Des milliers de jeunes sans défense, sans aucune habitude de la lutte, sans autres armes que leur courage et leur colère déferlèrent sur Tunis et sa banlieue. Le régime en place, dépassé par l’audace de ces jeunes, demanda à la police spéciale de tirer sur la foule pour la terroriser. Chaque blessé, chaque mort, était une nouvelle preuve de la brutalité mais aussi de la médiocrité, de l’indifférence et, en fin de compte, de la faiblesse du gouvernement de Ben Ali. Il fallait en finir et désormais plus rien ne pouvait arrêter les foules courageuses prêtes au sacrifice ultime.

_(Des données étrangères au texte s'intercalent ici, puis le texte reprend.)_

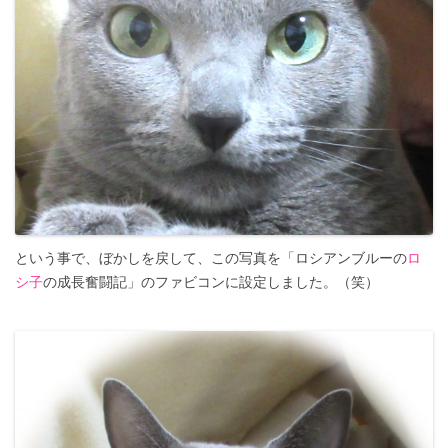
という事で、ぼかしを戻して、この写真を「ロシアンブルーの
ロ
シ子
の成長奮闘記」のファビコンに設定しました。（笑）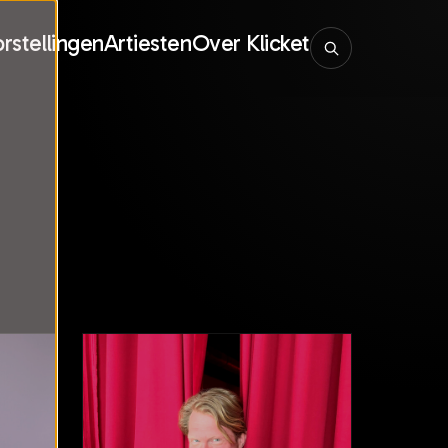
rstellingen
Artiesten
Over Klicket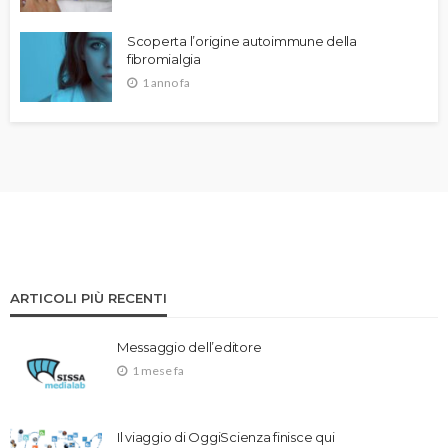
Scoperta l’origine autoimmune della
fibromialgia
1 anno fa
ARTICOLI PIÙ RECENTI
Messaggio dell’editore
1 mese fa
Il viaggio di OggiScienza finisce qui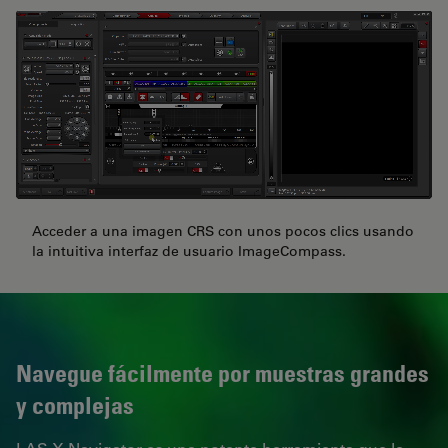
Acceder a una imagen CRS con unos pocos clics usando
la intuitiva interfaz de usuario ImageCompass.
Navegue fácilmente por muestras grandes
y complejas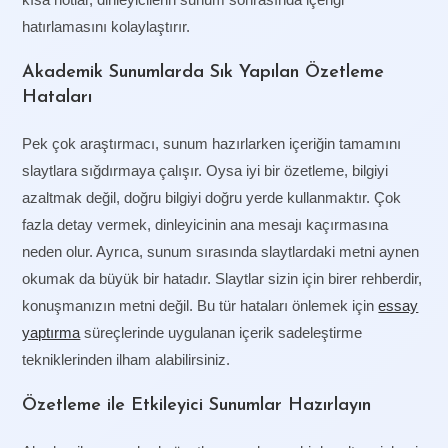
hatırlamasını kolaylaştırır.
Akademik Sunumlarda Sık Yapılan Özetleme
Hataları
Pek çok araştırmacı, sunum hazırlarken içeriğin tamamını
slaytlara sığdırmaya çalışır. Oysa iyi bir özetleme, bilgiyi
azaltmak değil, doğru bilgiyi doğru yerde kullanmaktır. Çok
fazla detay vermek, dinleyicinin ana mesajı kaçırmasına
neden olur. Ayrıca, sunum sırasında slaytlardaki metni aynen
okumak da büyük bir hatadır. Slaytlar sizin için birer rehberdir,
konuşmanızın metni değil. Bu tür hataları önlemek için
essay
yaptırma
süreçlerinde uygulanan içerik sadeleştirme
tekniklerinden ilham alabilirsiniz.
Özetleme ile Etkileyici Sunumlar Hazırlayın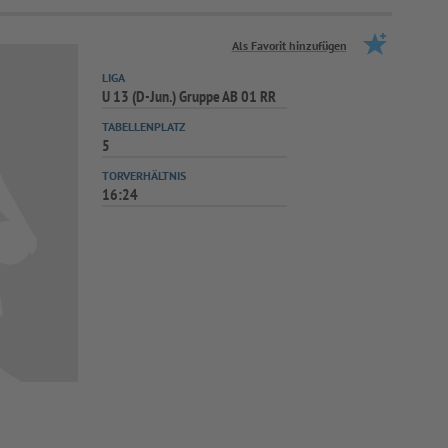
Als Favorit hinzufügen
LIGA
U 13 (D-Jun.) Gruppe AB 01 RR
TABELLENPLATZ
5
TORVERHÄLTNIS
16:24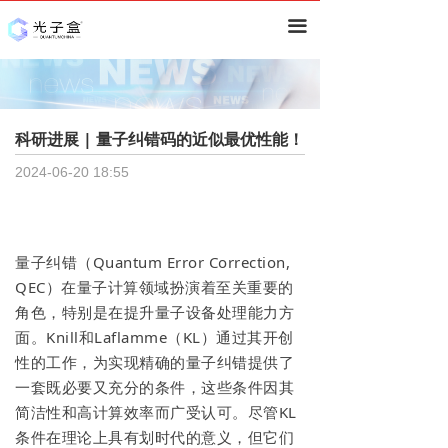
首页
끀
资讯
深度
科研进展 | 量子纠错码的近似最优性能！
技术分析
ꀂ
2024-06-20
18:55
行业分析
ꀂ
研究报告
量子纠错（Quantum Error Correction,
QEC）在量子计算领域扮演着至关重要的
量子计算
ꀂ
角色，特别是在提升量子设备处理能力方
面。Knill和Laflamme（KL）通过其开创
量子通信&安全
ꀂ
性的工作，为实现精确的量子纠错提供了
量子精密测量
ꀂ
一套既必要又充分的条件，这些条件因其
简洁性和高计算效率而广受认可。尽管KL
其他
ꀂ
条件在理论上具有划时代的意义，但它们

Les photographes comprirent très vite le rôle essentiel qu’ils pouvaient avoir dans cette révolution, leurs appareils devinrent une arme redoutable, leurs photos insoutenables sur la brutalité des brigades spéciales de Ben Ali commencèrent à circuler sur les réseaux sociaux du monde entier, très vite relayés par les chaines de télévision étrangères. L’armée appelée en renfort par la président refusa de tirer sur les foules.

En moins de trois semaines Ben Ali quittait la Tunisie, chassé de son trône, grâce au courage exceptionnel de la jeunesse tunisienne et grâce à Facebook.

Cette sélection de photos témoigne des moments les plus intenses de cette révolution, la première dans un pays arabe, celle qui déclenchera des mouvements similaires dans les pays frères et voisins et qui est en train de bouleverser le paysage politique et les sociétés des nations arabo-musulmanes.